Sonuçtan memnun olmayan bir gazetecinin yönelttiği soruya şu yanıtı vermişti Pereira: “Fenerbahçe’nin, UEFA Avrupa Ligi’ni kazanacağını düşünen mi var? Rekabet edebiliriz ama bunu kazanmayı bekleyemeyiz.”
Pereira haklıydı aslında, Türkiye’de kimse onun çapında bir teknik adamla Fenerbahçe’nin Avrupa Şampiyonu olmasını beklemiyordu.
Bu söz birçok futbolsever gibi bana da ülkemizde bir babanın oğluna söylediği şu sözü hatırlatmıştı: “Oğlum ben sana Vali olamazsın demedim, adam olamazsın dedim…”
O cümlenin ardından takımdan hemen gönderilmesi gereken Vitor Pereira, birkaç hafta sonra ‘bu adamdan(!) bir hayır gelmeyeceğinden emin olunarak takımın başından gönderildi. Nasıl bir anlaşma yapıldığı, ücretinin ödenip ödenmediği, tazminat verilip verilmediği önemli değildi benim için. Önemli olan geç de olsa başında bulunduğu takım hakkında küçük düşürücü sözler sarf eden bu teknik adamdan kurtulmaktı.
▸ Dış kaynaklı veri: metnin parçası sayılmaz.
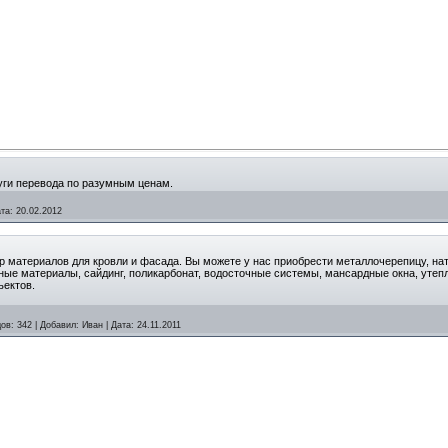
уги перевода по разумным ценам.
та:
20.02.2012
 материалов для кровли и фасада. Вы можете у нас приобрести металлочерепицу, нат
ые материалы, сайдинг, поликарбонат, водосточные системы, мансардные окна, утепл
ъектов.
ов:
342
|
Добавил:
Иван
|
Дата:
24.11.2011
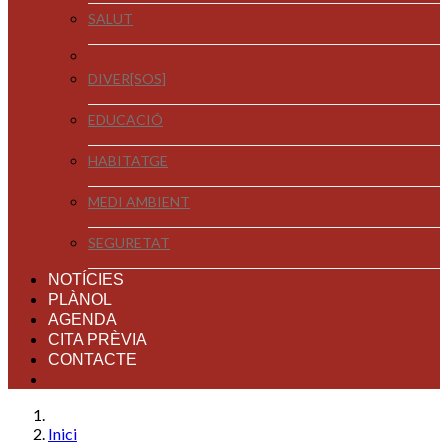
SALUT
DIVER[SOS]
EDUCACIÓ
HABITATGE
MEDI AMBIENT
SEGURETAT
NOTÍCIES
PLÀNOL
AGENDA
CITA PRÈVIA
CONTACTE
Inici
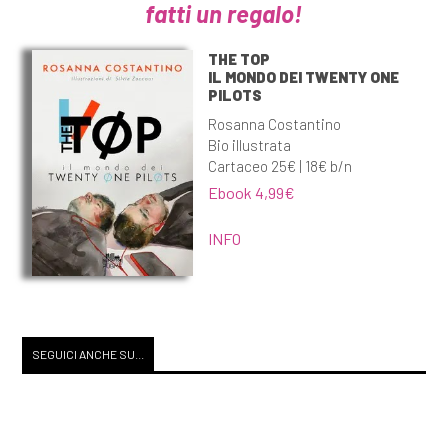
fatti un regalo!
THE TOP
IL MONDO DEI TWENTY ONE
PILOTS
Rosanna Costantino
Bio illustrata
Cartaceo 25€ | 18€ b/n
Ebook 4,99€
INFO
SEGUICI ANCHE SU...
Nasıl bir menajeri varsa; Vitor Pereira, yine dünyaca ünlü bir kulübün başına geçmişti. Ama başarısızlıklar orada da yakasını bırakmıyordu. Pereira’nın çalıştırdığı Corinthians, Copa Libertadores’e çeyrek finalde veda etmiş, ligde çıktıkları son 9 maçta 4 galibiyet, 3 mağlubiyet ve 2 beraberlik almışlardı. Aynen Fenerbahçe’de olduğu gibi Brezilya’da da kendisine güven azalmış, tepkiler artmaya başlamıştı. Brezilya Serie A’da son oynadığı ve 1-0 mağlup olduğu Palmeiras maçının ardından basın toplantısında bir gazeteci kendisine ‘Kovulmaktan korkuyor musunuz?’şeklinde bir soru yöneltiyor. Bizim sahada alamadığı sonuçları, basın toplantısında almaya çalışan ünlü teknik direktörümüz cevap olarak ne dese beğenirsiniz: “Şaka mı yapıyorsun? Hayatımın, kariyerimin bu döneminde kovulmaktan neden korkayım? Bankada ne kadar param olduğunu biliyor musunuz?
Ben, bunca yıllık meslek hayatımızda, Türk futboluna yakışmayan, ama buna rağmen ülkemizde yıllarca teknik direktörlük yapan, başarılı, başarısız birçok teknik adam gördüm.
Bu tip ağzından çıkanı kulağı duymayan görgüsüzlerin Türk Futbolunda bir daha görev alamaması gerektiğini düşünüyorum.
Tabi bunun için yine biz gazetecilere önemli bir görev düşüyor. Bu tarz insanların adı bir kulüple anılmaya başlandığında, saha istatistiklerinin yanına bu tarz davranış ve sözleri de ekleyerek hatırlatırsak, buna engel olabiliriz.
Bize Atatürk’ün “Ben Sporcunun, zeki, çevik ve aynı zamanda ahlaklısını severim” sözüne uygun sporcu ve yöneticiler lazım.